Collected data
■ ■ ■ ■

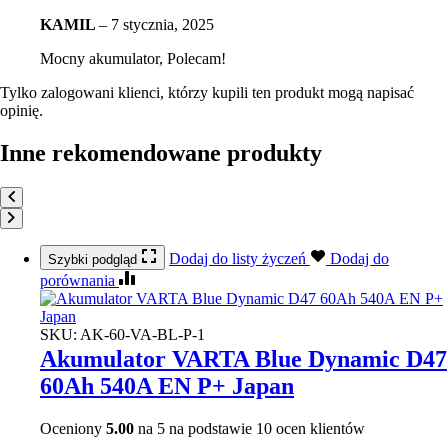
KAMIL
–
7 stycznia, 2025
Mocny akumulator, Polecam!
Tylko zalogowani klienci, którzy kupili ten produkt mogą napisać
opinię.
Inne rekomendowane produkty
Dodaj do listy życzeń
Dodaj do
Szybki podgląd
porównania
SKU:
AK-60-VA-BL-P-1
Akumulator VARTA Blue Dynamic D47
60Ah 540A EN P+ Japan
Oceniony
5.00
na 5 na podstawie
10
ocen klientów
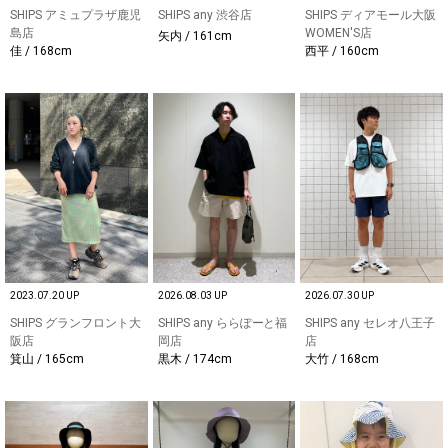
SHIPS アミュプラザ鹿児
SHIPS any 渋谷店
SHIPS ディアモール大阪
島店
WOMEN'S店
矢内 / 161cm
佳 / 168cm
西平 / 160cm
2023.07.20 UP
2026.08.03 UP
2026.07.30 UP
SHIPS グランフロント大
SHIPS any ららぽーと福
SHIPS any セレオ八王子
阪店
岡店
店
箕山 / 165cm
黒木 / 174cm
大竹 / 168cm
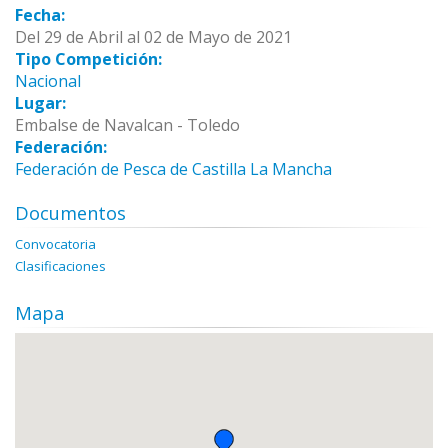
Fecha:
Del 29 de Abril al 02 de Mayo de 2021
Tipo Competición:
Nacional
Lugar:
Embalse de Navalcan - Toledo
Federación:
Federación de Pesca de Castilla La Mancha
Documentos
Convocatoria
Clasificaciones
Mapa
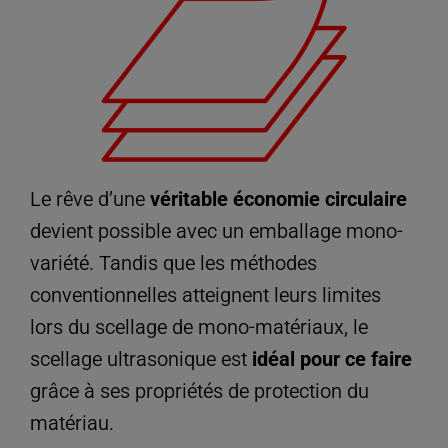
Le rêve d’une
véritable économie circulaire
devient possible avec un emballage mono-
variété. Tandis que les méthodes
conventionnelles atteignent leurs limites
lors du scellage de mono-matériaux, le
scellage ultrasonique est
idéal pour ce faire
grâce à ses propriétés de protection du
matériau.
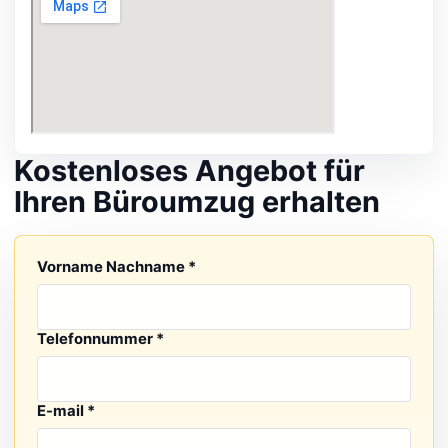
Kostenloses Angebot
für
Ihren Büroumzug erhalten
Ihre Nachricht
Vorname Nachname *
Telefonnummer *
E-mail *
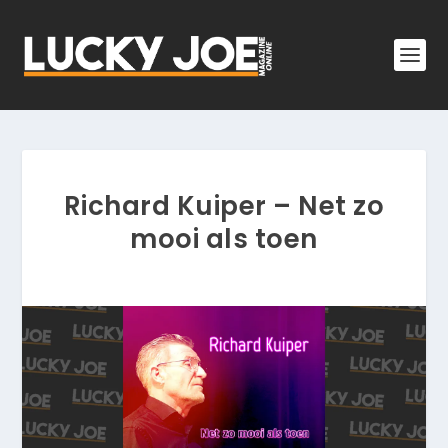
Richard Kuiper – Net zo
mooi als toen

■ ■ ■ ■

INSTRUCTIONS FOR THE TASK. Across the entries above, how many lines carry the word "SHIPS"? Write only the number.

EXERCISE OUTPUT. 6